A reminder from Judge Thapar that insults and invective are no substitute for argument.
Today the U.S. Court of Appeals for the Sixth Circuit decided Bearden v. Ballad Health. As the brief opinion makes amply clear, the judges did not think much of the appellant's advocacy. The opinion by Judge Thapar begins:
As our court has previously explained, there are good reasons not to disparage your opponent, especially in court filings. "The reasons include civility; the near-certainty that overstatement will only push the reader away . . . ; and that, even where the record supports an extreme modifier, the better practice is usually to lay out the facts and let the court reach its own conclusions." Bennett v. State Farm Mut. Auto. Ins. Co., 731 F.3d 584, 585 (6th Cir. 2013) (cleaned up). The most important reason here is that counsel's colorful insults do nothing to show that his clients have standing to bring this lawsuit. We affirm the district court's dismissal for lack of jurisdiction.
And what sorts of insults were at issue? A few examples from the opinion:
- That MEAC "surrendered to [Ballad] much in the manner Marshal Petain surrendered France to Adolph Hitler." R. 48-1, Pg. ID 942.
- That the Ballad merger was an "Octopus which was birthed by [two individuals] on one of the local golf courses while [they] were walking down the 'green fairways of indifference,' to the health, safety and welfare of millions of people." Id.; see also id. at 949 (referring to the merged entity as "the Levine-Greene Octopus").

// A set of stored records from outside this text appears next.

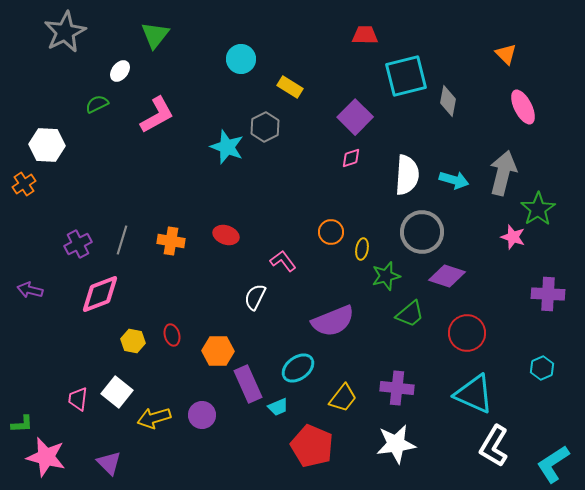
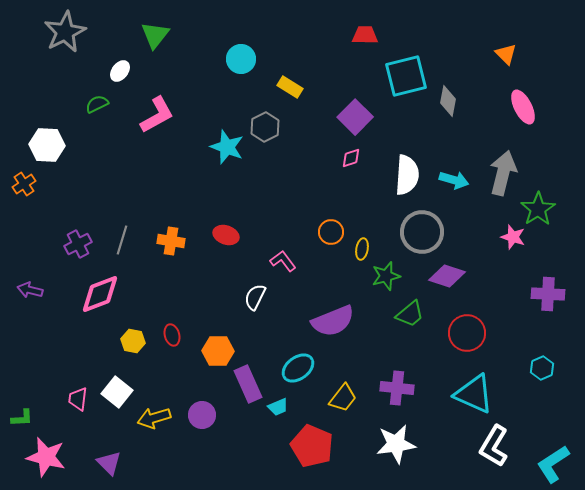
green L-shape at (22, 424): moved 6 px up
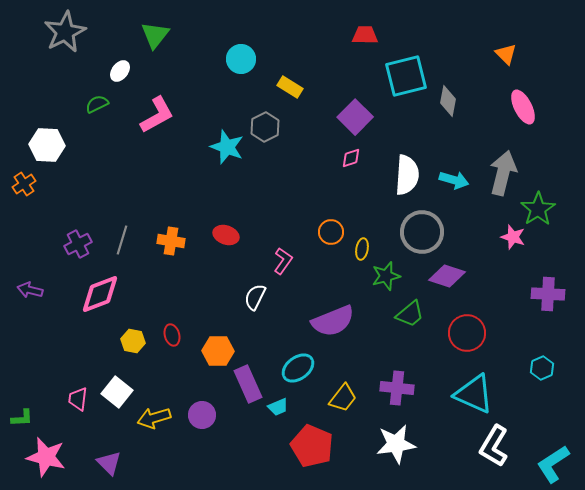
pink L-shape at (283, 261): rotated 72 degrees clockwise
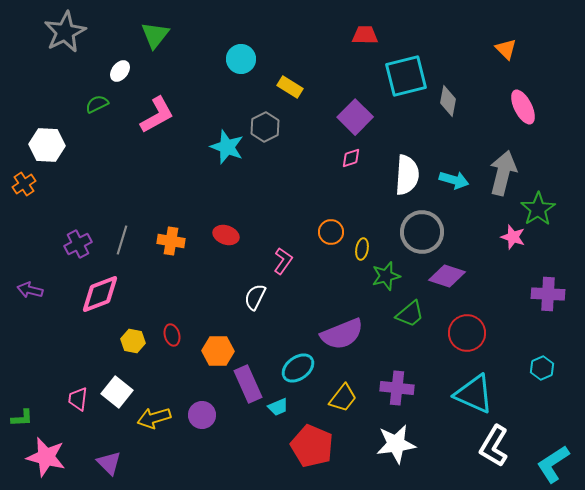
orange triangle at (506, 54): moved 5 px up
purple semicircle at (333, 321): moved 9 px right, 13 px down
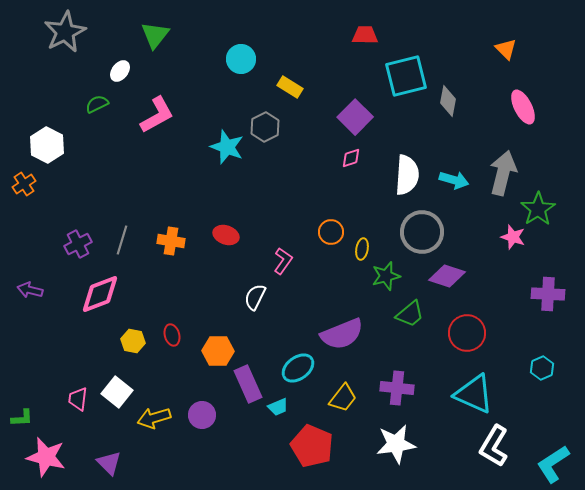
white hexagon at (47, 145): rotated 24 degrees clockwise
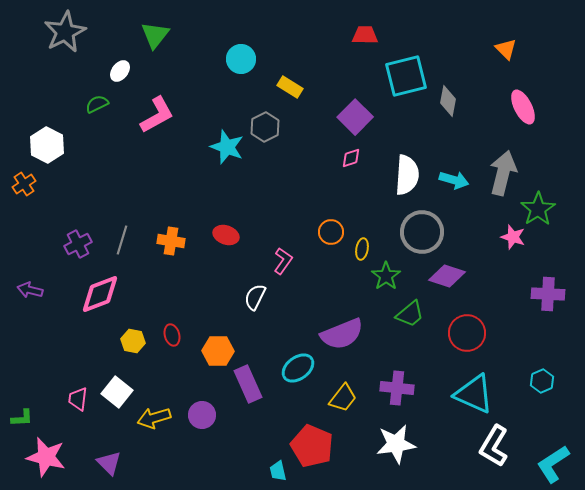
green star at (386, 276): rotated 20 degrees counterclockwise
cyan hexagon at (542, 368): moved 13 px down
cyan trapezoid at (278, 407): moved 64 px down; rotated 100 degrees clockwise
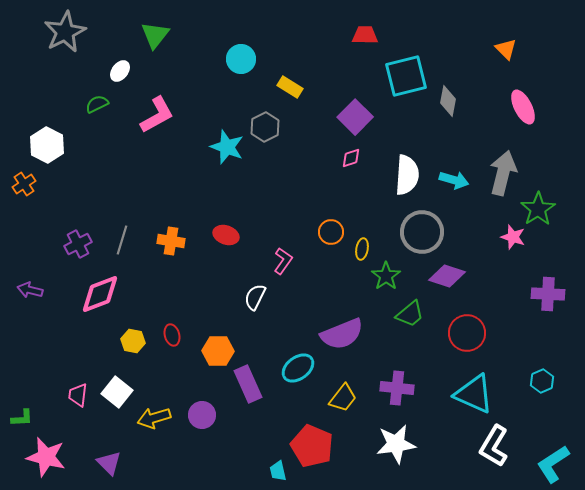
pink trapezoid at (78, 399): moved 4 px up
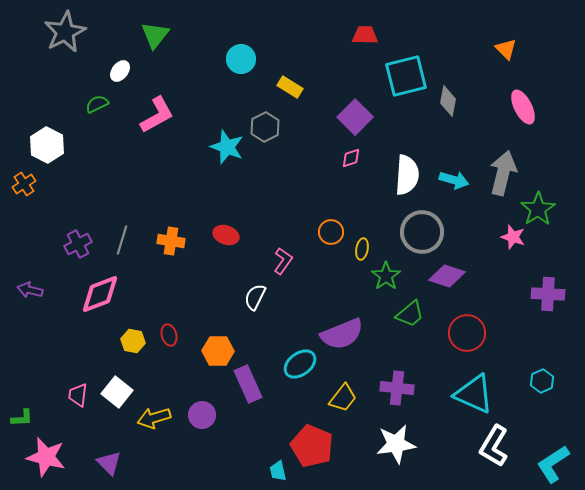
red ellipse at (172, 335): moved 3 px left
cyan ellipse at (298, 368): moved 2 px right, 4 px up
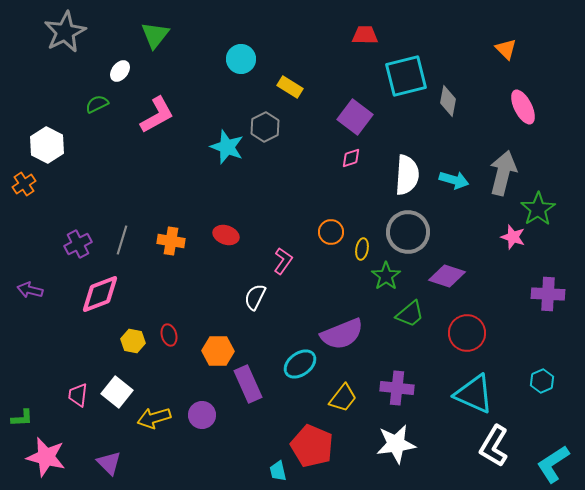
purple square at (355, 117): rotated 8 degrees counterclockwise
gray circle at (422, 232): moved 14 px left
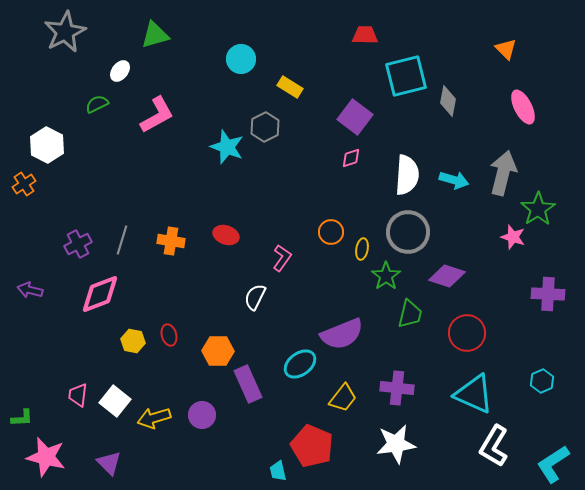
green triangle at (155, 35): rotated 36 degrees clockwise
pink L-shape at (283, 261): moved 1 px left, 3 px up
green trapezoid at (410, 314): rotated 36 degrees counterclockwise
white square at (117, 392): moved 2 px left, 9 px down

- That Ballad and MEAC are "intertwined in an incestuous relationship, the likes of which have not been seen since the days of Sodom and Gomorrah." Id. at 950; see also id. at 943 (describing the defendants as in "an incestuous, antitrust relationship").
- That the Tennessee Department of Health's failure to supervise the defendants "is akin to the Tennessee Bureau of Investigation allowing criminals to rape, murder, pillage, loot and plunder on its watch, while its agents stand by." Id. at 951.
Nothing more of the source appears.